Laura Dean Bennett
Pocahontas County Convention and Visitor’s Bureau is launching a new hospitality inspired initiative called, “Mountain Culture.”
For the past eight years, CVB Executive Director, Cara Rose has promoted the bureau’s “West Virginia Welcome” campaign and provided training for businesses and organizations involved in the tourism industry.
“Although Pocahontas County is already the county that is most invested in hospitality training in the state, we’re always looking for ways to enhance our training,” Rose said.
“Surveys of our visitors tell us that the number one reason people come to Pocahontas County is our scenic beauty.
“And the reason they come back is because of the people they meet while they are here.
“So, our people are our most valuable resource.”
Without the people who meet, greet, assist and interact with our visitors, Rose said the county’s tourism “product” would be of much less value.
And what makes our people so friendly and inviting?
“It’s our culture,” Rose said.
It’s our nature to be warm and friendly with visitors.
“The ‘Mountain Culture’ campaign is about reminding everyone how important we all are to the business of tourism here in Pocahontas County,” Rose explained.
And in case some of us haven’t noticed, tourism is big business here.
In fact, it’s our biggest business.
Tourism brings in a whopping $94 million a year to Pocahontas County.
The hotel/motel tax alone brought in $2 million in revenue this past year – 69 percent of which came in between November 2018 and March 2019.
Not bad for a county with Not bad for a county with no airport, no passenger trains, and definitely no four-lane highway.
“Mountain Culture is about us taking pride in who we are,” Rose said.
“There’s no other state with as much pride as West Virginia, and there’s no other county with as much warmth and hospitality to offer visitors.
“We want to encourage everyone to embrace who we are – especially anyone who comes into contact with visitors.
“Visitors to Pocahontas County should come away with an appreciation of how genuine we are.
“After all, it’s no secret that we treat people well when they come to our homes.
“We’re known for stopping to help people, welcoming strangers and showing genuine concern for the wellbeing of those around us,” Rose said, smiling.
“It’s just who we are.”
In developing this new hospitality training program, the CVB met with a 10-member citizen advisory committee which drafted a set of principles for the campaign.
The committee included, among many others, Mike Holstine, Linda Simmons, Doug Arbogast and Coby Brown.
“We tried to come up with what we felt is particular to Pocahontas County,” Holstine said.
“We spit-balled ideas and landed on the qualities that make us unique – our culture of friendliness and willingness to help people.
“I felt it was important to have a foundational statement of who we are.
“So I wrote:
“The rugged nature of our existence brings out the bold nature of our people, to be genuine, strong, inviting, helpful and attentive to the needs of our neighbors, friends and visitors alike.”
“The ‘Mountain Culture’ campaign is a way to unite all the businesses in the county and standardize our responsibilities to our visitors and show them who we are,” Holstine added.
Tammy Shoemaker, CVB Information Specialist, said that the guests who come to the county are the reason the Convention and Visitors Bureau is here.
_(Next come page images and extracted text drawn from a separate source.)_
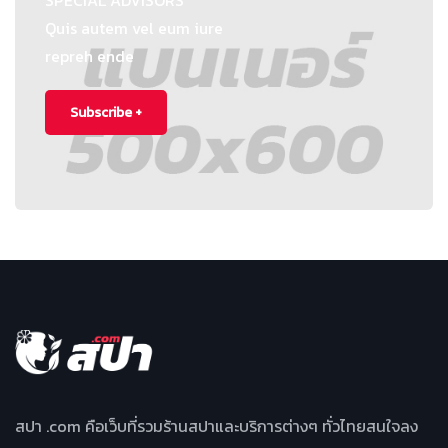
SPECIAL ADVISORS
Quis autem vel eum iure
repreh ende
Subscribe +
สปา .com คือเว็บที่รวมร้านสปาและบริการต่างๆ ทั่วไทยสนใจลง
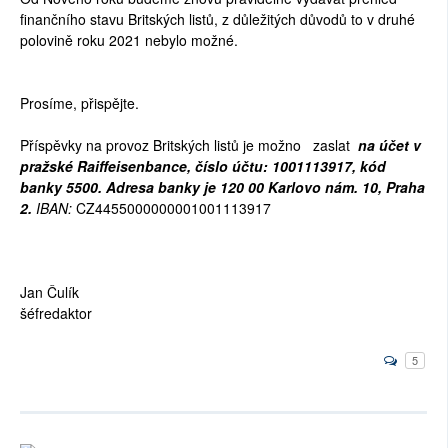
finančního stavu Britských listů, z důležitých důvodů to v druhé
polovině roku 2021 nebylo možné.
Prosíme, přispějte.
Příspěvky na provoz Britských listů je možno zaslat
na účet v
pražské Raiffeisenbance, číslo účtu: 1001113917, kód
banky 5500. Adresa banky je 120 00 Karlovo nám. 10, Praha
2.
IBAN:
CZ4455000000001001113917
Jan Čulík
šéfredaktor
5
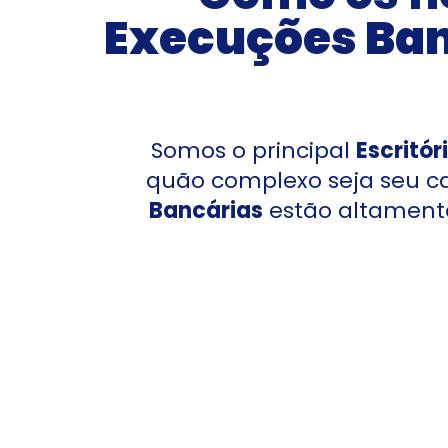
Execuções Ban
Somos o principal
Escritó
quão complexo seja seu 
Bancárias
estão altamente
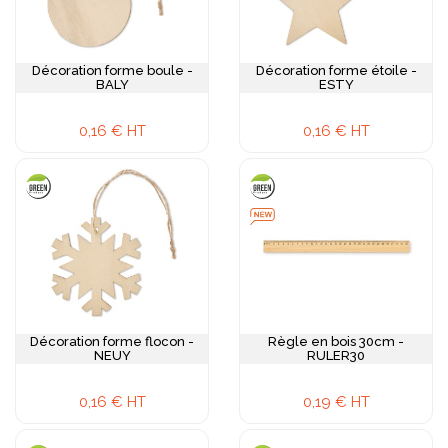
Décoration forme boule -
Décoration forme étoile -
BALY
ESTY
0,16 € HT
0,16 € HT
Décoration forme flocon -
Règle en bois 30cm -
NEUY
RULER30
0,16 € HT
0,19 € HT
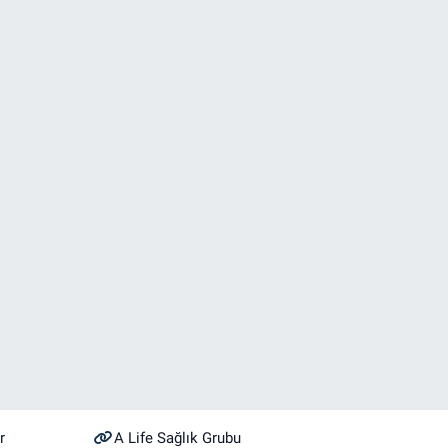
r
A Life Sağlık Grubu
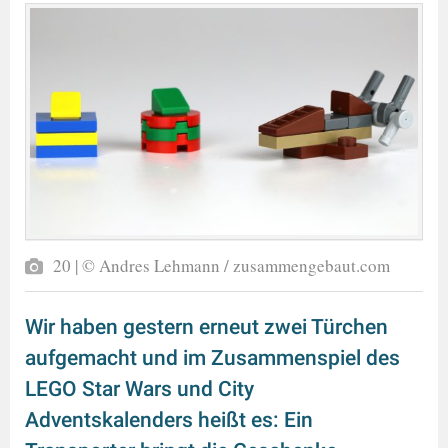
20 | © Andres Lehmann / zusammengebaut.com
Wir haben gestern erneut zwei Türchen
aufgemacht und im Zusammenspiel des
LEGO Star Wars und City
Adventskalenders heißt es: Ein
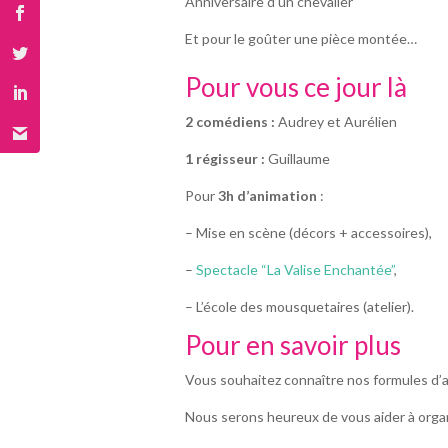
Anniversaire d’un chevalier
Et pour le goûter une pièce montée…
Pour vous ce jour là
2 comédiens :
Audrey et Aurélien
1 régisseur :
Guillaume
Pour
3h d’animation
:
– Mise en scène (décors + accessoires),
–
Spectacle “La Valise Enchantée”
,
– L’école des mousquetaires (atelier).
Pour en savoir plus
Vous souhaitez connaître nos formules d’
Nous serons heureux de vous aider à organi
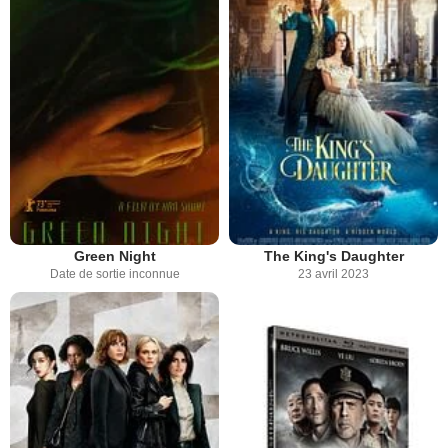
Green Night
The King's Daughter
Date de sortie inconnue
23 avril 2023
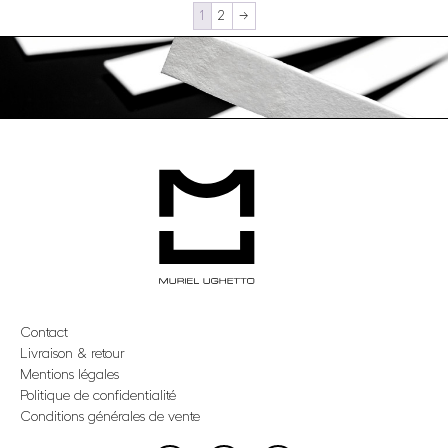
1
2
→
Contact
Livraison & retour
Mentions légales
Politique de confidentialité
Conditions générales de vente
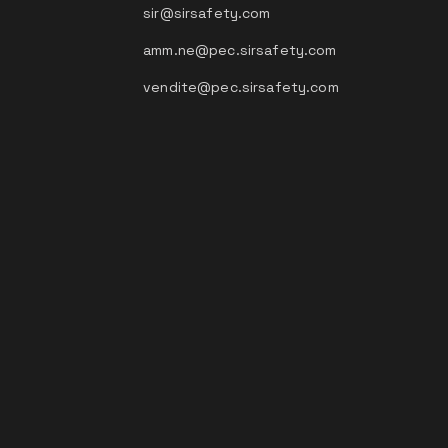
sir@sirsafety.com
amm.ne@pec.sirsafety.com
vendite@pec.sirsafety.com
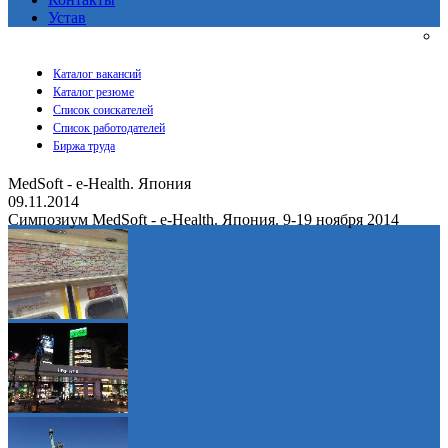
Устав
Каталог вакансий
Каталог резюме
Список соискателей
Список работодателей
Биржа труда
MedSoft - e-Health. Япония
09.11.2014
Симпозиум MedSoft - e-Health. Япония. 9-19 ноября 2014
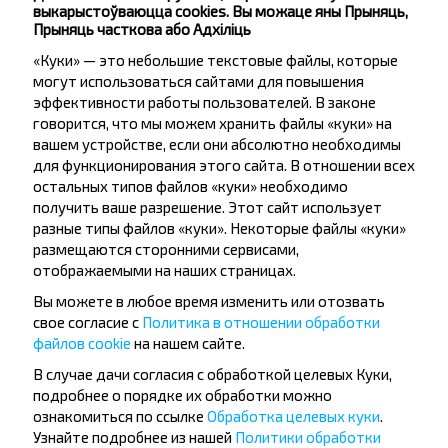
Церковь
выкарыстоўваюцца cookies. Вы можаце яны Прыняць,
Прыняць часткова або Адхіліць
Школа
«Куки» — это небольшие текстовые файлы, которые
могут использоваться сайтами для повышения
эффективности работы пользователей. В законе
говорится, что мы можем хранить файлы «куки» на
вашем устройстве, если они абсолютно необходимы
для функционирования этого сайта. В отношении всех
Жадаеце
остальных типов файлов «куки» необходимо
получить ваше разрешение. Этот сайт использует
падарожнічаць
разные типы файлов «куки». Некоторые файлы «куки»
танней?
размещаются сторонними сервисами,
отображаемыми на наших страницах.
Не прапусці спецыяльныя акцыі, зніжкі і іншыя
Вы можете в любое время изменить или отозвать
цікавыя прапановы INFOBUS. Падпішыся на
свое согласие с
Политика в отношении обработки
атрыманне навін і падарожнічай з намі танней!
файлов cookie
на нашем сайте.
В случае дачи согласия с обработкой целевых Куки,
подробнее о порядке их обработки можно
ознакомиться по ссылке
Обработка целевых куки
.
Узнайте подробнее из нашей
Политики обработки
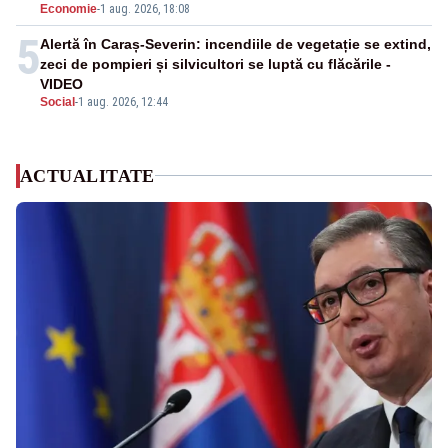
Economie
-
1 aug. 2026, 18:08
5
Alertă în Caraș-Severin: incendiile de vegetație se extind,
zeci de pompieri și silvicultori se luptă cu flăcările -
VIDEO
Social
-
1 aug. 2026, 12:44
ACTUALITATE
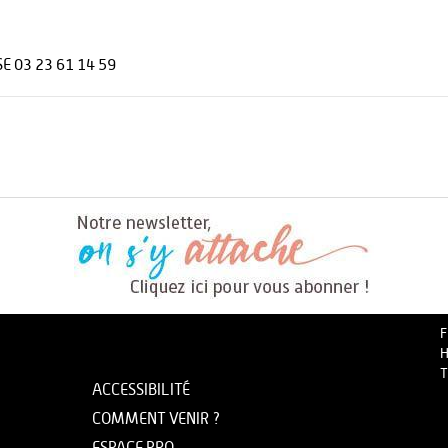
SE 03 23 61 14 59
F
H
T
ACCESSIBILITÉ
COMMENT VENIR ?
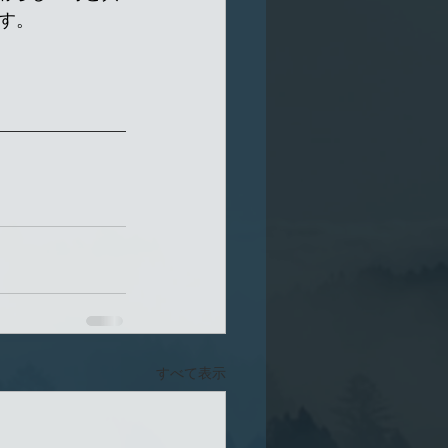
す。
すべて表示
“Our guests are our number one priority,” Shoemaker stated.
She believes that the new campaign will be well received by those in the hospitality business, as well as everyone in the county “because it speaks to our values, and the pride we have in ourselves and the county.”
“Mountain Culture describes who we are,” Shoemaker said.
In the coming weeks, Rose will be meeting with the staff of the Pocahontas County Libraries and Visitors Centers and the Pocahontas County Chamber of Commerce to introduce the “Mountain Culture” campaign.
“We hope to bring our presentation to about a hundred local businesses in the next six months-to-a year,” Rose explained.
“The presentation takes fifteen-to-twenty minutes, and we will have free signs for each workplace to reinforce their commitment to the initiative.
“We know how very important our employees and our citizens are to the Pocahontas County guest experience, and we hope that everyone will embrace the Mountain Culture campaign and put up the signage.”
“You know,” Rose added, “the Gaelic word Failte means welcome, and the ancient meaning of Failte was joy.”
“Showing our visitors that we’re truly pleased to have them – that their presence gives us joy will make their experience here in Pocahontas County special and will make them want to come back.”